Sometimes, if you want to catch the essence of a moment, however, grim, you need to turn to humor. Recently, the New Yorker’s resident satirist Andy Borowitz produced one of his patented fake news stories that began this way: “The president of CNN Worldwide, Jeff Zucker, attempted on Wednesday to defuse the brewing controversy over his decision to change the network’s official slogan from ‘The Most Trusted Name in News’ to ‘Holy Crap, We’re All Gonna Die.’”
Can there be any question that a pandemic disease, which may, by December, be spreading at the rate of 10,000 cases per week in West Africa and, in a deeply interconnected world, can head anywhere is worthy of attention, preparation, and planning? Can there be any question that a major global humanitarian effort to stem Ebola’s course in Liberia, Sierra Leone, and Guinea is imperative? Still, you have to wonder whether the second-by-second coverage of the two cases so far transmitted in this country, including the quarantining of a dog, isn’t just the usual media overkill. It’s a story that, like massive storms and extreme weather, has so many upsides for a media world that feels itself up against the wall: it’s easy to write (or film); there’s no need for “balance”; it’s guaranteed to instantly glue eyeballs at a time when your audience can be elsewhere in no-seconds flat; and it breeds overreaction and the sort of hysteria that brings in yet larger audiences, the sort that Borowitz captured so well. On the other hand, it makes reality almost impossible to grasp by denying context or perspective. Think of Ebola as the disease version of ISIS beheading videos.
Add into the mix an election year in which Republicans are ready to tar Democrats with any kind of prospective disaster (and Democrats eager to blame Republican cost-cutting for the imagined pandemic-to-come). The result: a growing mood that couldn’t be uglier or less amenable to thinking clearly about the actual dangers we face and what is to be done.
As TomDispatch regular Karen Greenberg points out today, given an administration already on the ropes over its new war in the Middle East, it would be all too easy for U.S. officials, amid the usual panic, to fall back on that comfortable template of the post-9/11 years, the war on terror, when it comes to Ebola. After all, it’s already enscribed in the DNA of a national security state that is, effectively, a shadow government. So no one should be surprised that Washington’s first response to the Ebola crisis was to militarize it. U.S. boots are already on the ground in West Africa and preparations are underway for a possible future call-up of the reserves and the National Guard. In other words, in his initial move to contain Ebola, President Obama sent in the U.S. military, an organization as ill equipped to deal with a pandemic disease as it was to deal with “nation-building” in Afghanistan or Iraq. He also called for the formation of medical “SWAT teams” to fight Ebola in this country — not perhaps your typical image for responding to a disease, but one that fits this American moment to a T. And the Pentagon has already responded by organizing “a 30-person rapid-response team that could provide quick medical support to civilian healthcare workers if additional cases of the Ebola virus are diagnosed in the United States.”
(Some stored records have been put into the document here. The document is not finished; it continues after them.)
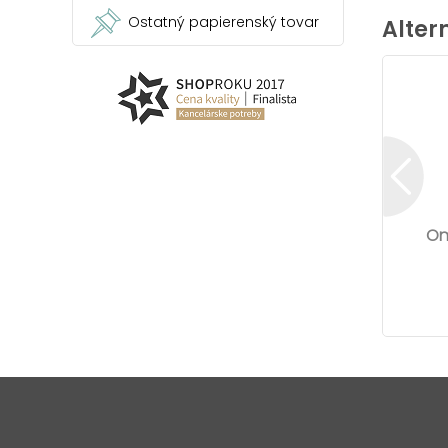
Ostatný papierenský tovar
Alter
Om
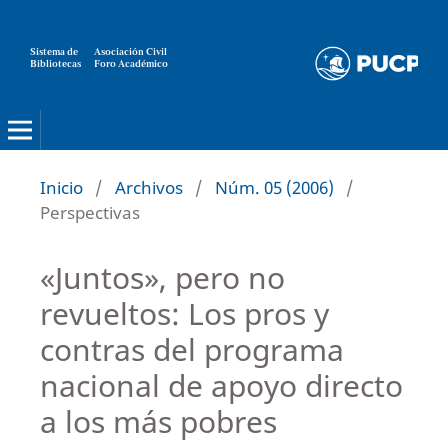
Sistema de
Asociación Civil
Bibliotecas
Foro Académico
Inicio
/
Archivos
/
Núm. 05 (2006)
/
Perspectivas
«Juntos», pero no
revueltos: Los pros y
contras del programa
nacional de apoyo directo
a los más pobres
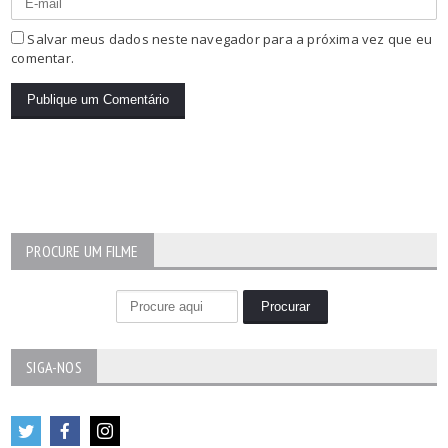
Salvar meus dados neste navegador para a próxima vez que eu
comentar.
PROCURE UM FILME
SIGA-NOS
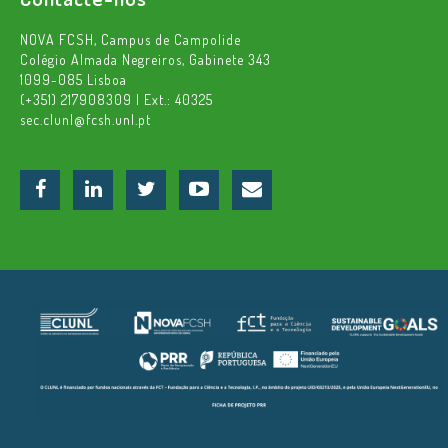
NOVA FCSH, Campus de Campolide
Colégio Almada Negreiros, Gabinete 343
1099-085 Lisboa
(+351) 217908309 | Ext.: 40325
sec.clunl@fcsh.unl.pt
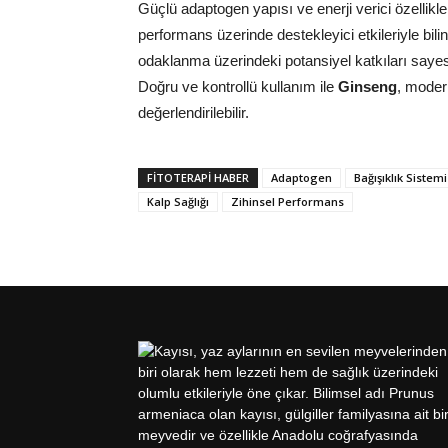
Güçlü adaptogen yapısı ve enerji verici özellikl
performans üzerinde destekleyici etkileriyle bili
odaklanma üzerindeki potansiyel katkıları sayes
Doğru ve kontrollü kullanım ile
Ginseng
, moder
değerlendirilebilir.
FITOTERAPI HABER
Adaptogen
Bağışıklık Sistemi
Kalp Sağlığı
Zihinsel Performans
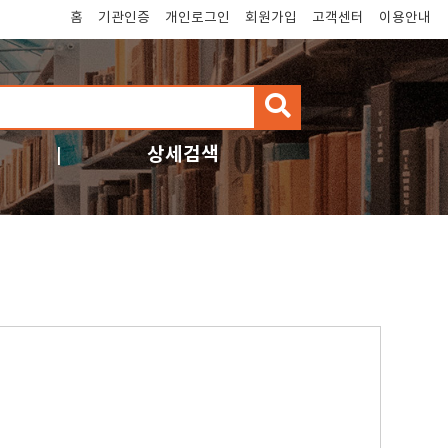
홈
기관인증
개인로그인
회원가입
고객센터
이용안내
검
색
상세검색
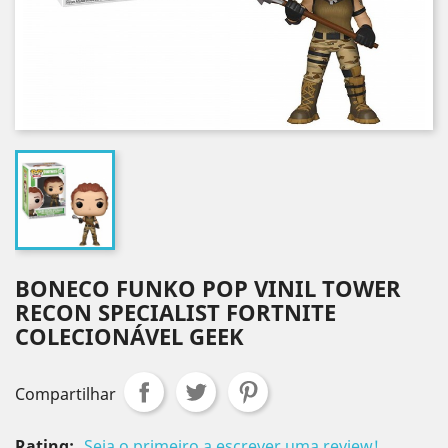
BONECO FUNKO POP VINIL TOWER
RECON SPECIALIST FORTNITE
COLECIONÁVEL GEEK
Compartilhar
Rating:
Seja o primeiro a escrever uma review!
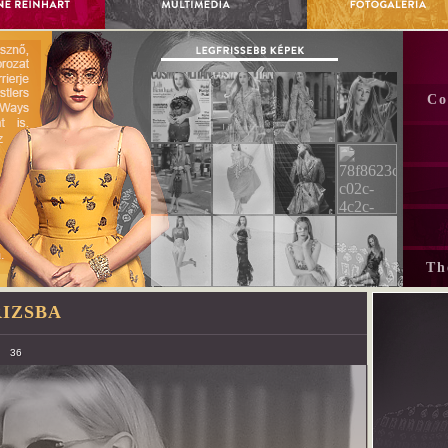
Co
Th
IZSBA
36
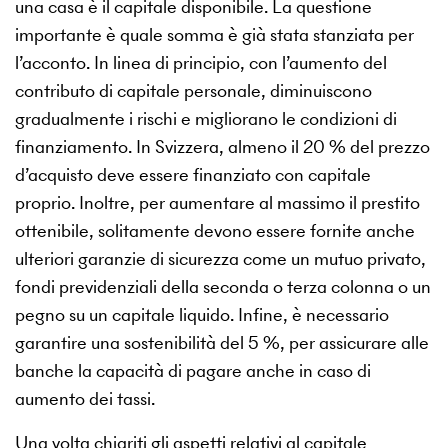
una casa è il capitale disponibile. La questione
importante è quale somma è già stata stanziata per
l’acconto. In linea di principio, con l’aumento del
contributo di capitale personale, diminuiscono
gradualmente i rischi e migliorano le condizioni di
finanziamento. In Svizzera, almeno il 20 % del prezzo
d’acquisto deve essere finanziato con capitale
proprio. Inoltre, per aumentare al massimo il prestito
ottenibile, solitamente devono essere fornite anche
ulteriori garanzie di sicurezza come un mutuo privato,
fondi previdenziali della seconda o terza colonna o un
pegno su un capitale liquido. Infine, è necessario
garantire una sostenibilità del 5 %, per assicurare alle
banche la capacità di pagare anche in caso di
aumento dei tassi.
Una volta chiariti gli aspetti relativi al capitale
Since we already live in the United States of Hysteria, TomDispatch sets out on a tour today of possible future front lines as Greenberg explores how, in our strange land, a disease could end up being treated as the latest terror operation against this country. Tom
Fighting the Last War
Will the War on Terror Be the Template for the Ebola Crisis?
By Karen J. Greenberg
These days, two “wars” are in the headlines: one against the marauding Islamic State and its new caliphate of terror carved out of parts of Iraq and Syria, the other against a marauding disease and potential pandemic, Ebola, spreading across West Africa, with the first cases already reaching the United States and Europe. Both wars seemed to come out of the blue; both were unpredicted by our vast national security apparatus; both have induced fears bordering on hysteria and, in both cases, those fears have been quickly stirred into the political stew of an American election year.
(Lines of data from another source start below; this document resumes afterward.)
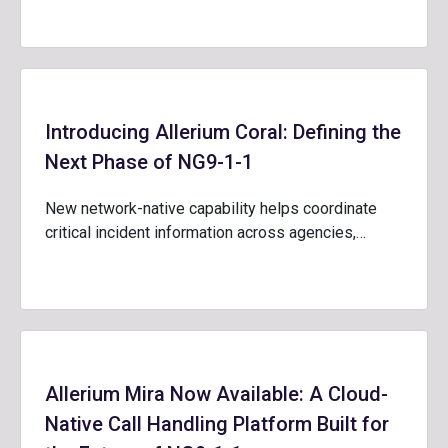
Introducing Allerium Coral: Defining the
Next Phase of NG9-1-1
New network-native capability helps coordinate
critical incident information across agencies,…
Allerium Mira Now Available: A Cloud-
Native Call Handling Platform Built for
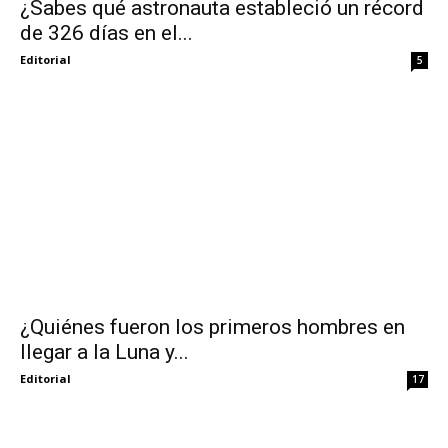
¿Sabes qué astronauta estableció un récord
de 326 días en el...
Editorial
5
¿Quiénes fueron los primeros hombres en
llegar a la Luna y...
Editorial
17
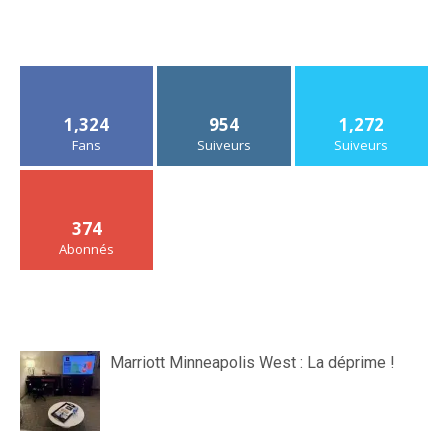
1,324
954
1,272
Fans
Suiveurs
Suiveurs
374
Abonnés
Marriott Minneapolis West : La déprime !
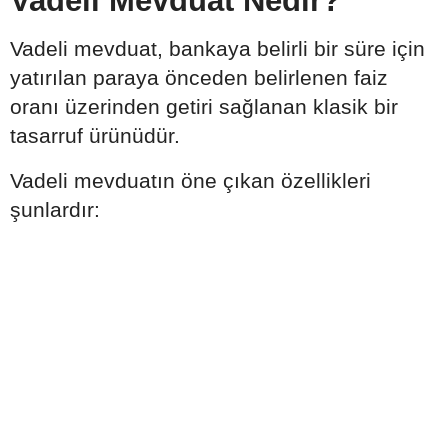
Vadeli Mevduat Nedir?
Vadeli mevduat, bankaya belirli bir süre için
yatırılan paraya önceden belirlenen faiz
oranı üzerinden getiri sağlanan klasik bir
tasarruf ürünüdür.
Vadeli mevduatın öne çıkan özellikleri
şunlardır:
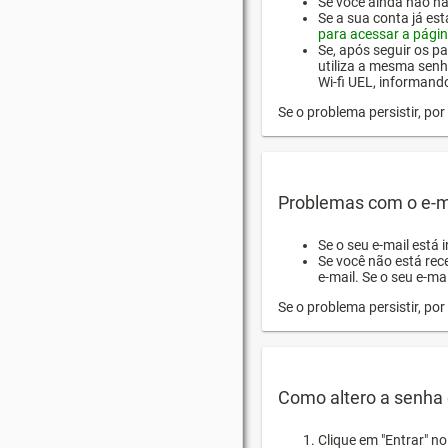
Se você ainda não hab
Se a sua conta já es
para acessar a págin
Se, após seguir os pa
utiliza a mesma senh
Wi-fi UEL, informand
Se o problema persistir, p
Problemas com o e-m
Se o seu e-mail está 
Se você não está rec
e-mail. Se o seu e-mai
Se o problema persistir, p
Como altero a senha 
Clique em "Entrar" n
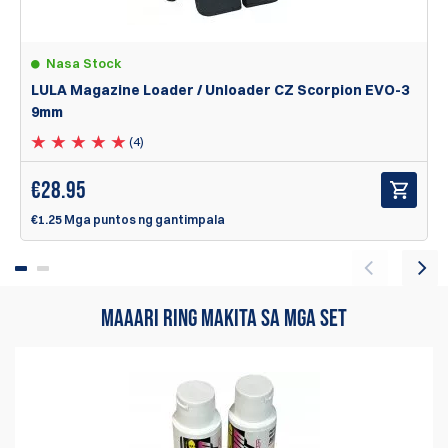
Nasa Stock
LULA Magazine Loader / Unloader CZ Scorpion EVO-3
9mm
(4)
€
28.95
€1.25 Mga puntos ng gantimpala
MAAARI RING MAKITA SA MGA SET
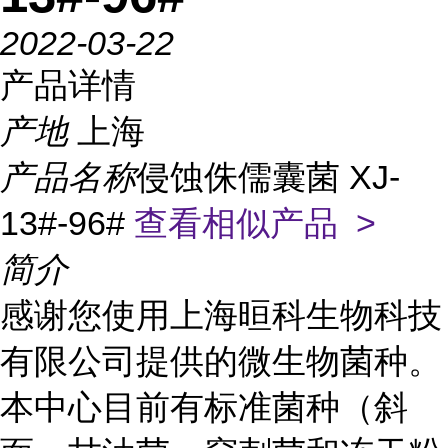
2022-03-22
产品详情
产地
上海
产品名称
侵蚀侏儒囊菌 XJ-
13#-96#
查看相似产品 >
简介
感谢您使用上海晅科生物科技
有限公司提供的微生物菌种。
本中心目前有标准菌种（斜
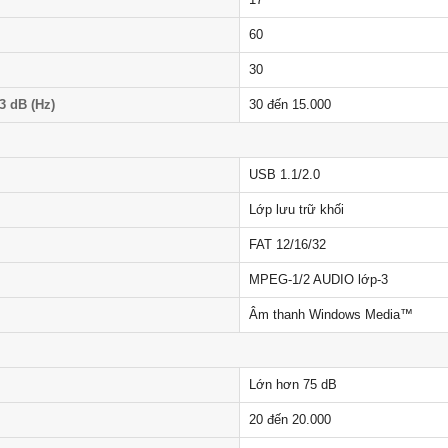
60
30
3 dB (Hz)
30 đến 15.000
USB 1.1/2.0
Lớp lưu trữ khối
FAT 12/16/32
MPEG-1/2 AUDIO lớp-3
Âm thanh Windows Media™
Lớn hơn 75 dB
20 đến 20.000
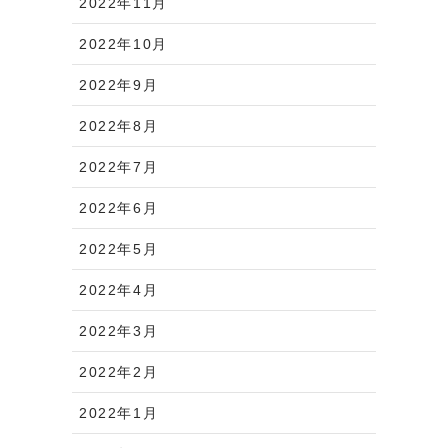
2022年11月
2022年10月
2022年9月
2022年8月
2022年7月
2022年6月
2022年5月
2022年4月
2022年3月
2022年2月
2022年1月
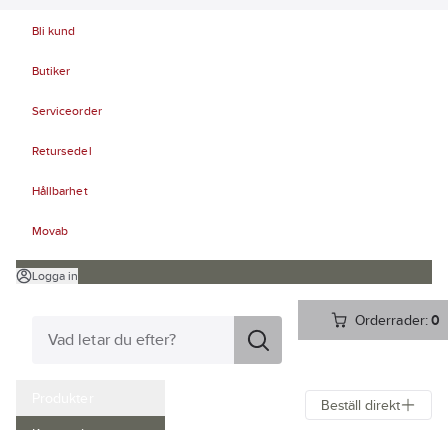
Bli kund
Butiker
Serviceorder
Retursedel
Hållbarhet
Movab
Logga in
Orderrader:
0
Produkter
Beställ direkt
Kampanjer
The pundits and experts are already pontificating about the threat of 9/11-like attacks on the homeland, fretting about how they might be countered, and in the case of Ebola, raising analogies to the anthrax attacks of 2001. As the medical authorities weigh in, the precedent of 9/11 seems not far from their minds. Meanwhile, Thomas Frieden, the director of the Centers for Disease Control and Prevention (CDC), has tried to calm the country down while openly welcoming “new ideas” in the struggle against the disease. Given the almost instinctive way references and comparisons to terrorism are arising, it’s hard not to worry that any new ideas will turn out to be eerily similar to those that, in the post-9/11 period, defined the war on terror.